─── Exercise material
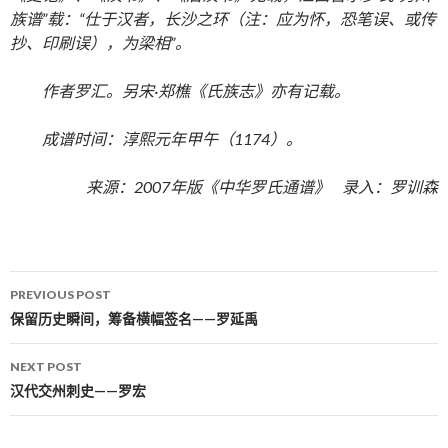
族谱”载：“仕于汉者，长沙之环（注：应为怀，恐笔误、或传
抄、印刷误），为梁相”。
作者罗汇。另宋·郑樵《氏族志》亦有记载。
成谱时间：淳熙元年甲午（1174）。
来源：2007年版《中华罗氏通谱》 录入：罗训森
PREVIOUS POST
Post navigation
保留历史瞬间，筹备横幅签名——罗延禹
NEXT POST
汉代交州刺史——罗宏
──────
● Directions
Copy all the lines of data exactly as they appear, dropping any images.

● Answer box
族谱”载：“仕于汉者，长沙之环（注：应为怀，恐笔误、或传
抄、印刷误），为梁相”。
作者罗汇。另宋·郑樵《氏族志》亦有记载。
成谱时间：淳熙元年甲午（1174）。
来源：2007年版《中华罗氏通谱》 录入：罗训森
PREVIOUS POST
Post navigation
保留历史瞬间，筹备横幅签名——罗延禹
NEXT POST
汉代交州刺史——罗宏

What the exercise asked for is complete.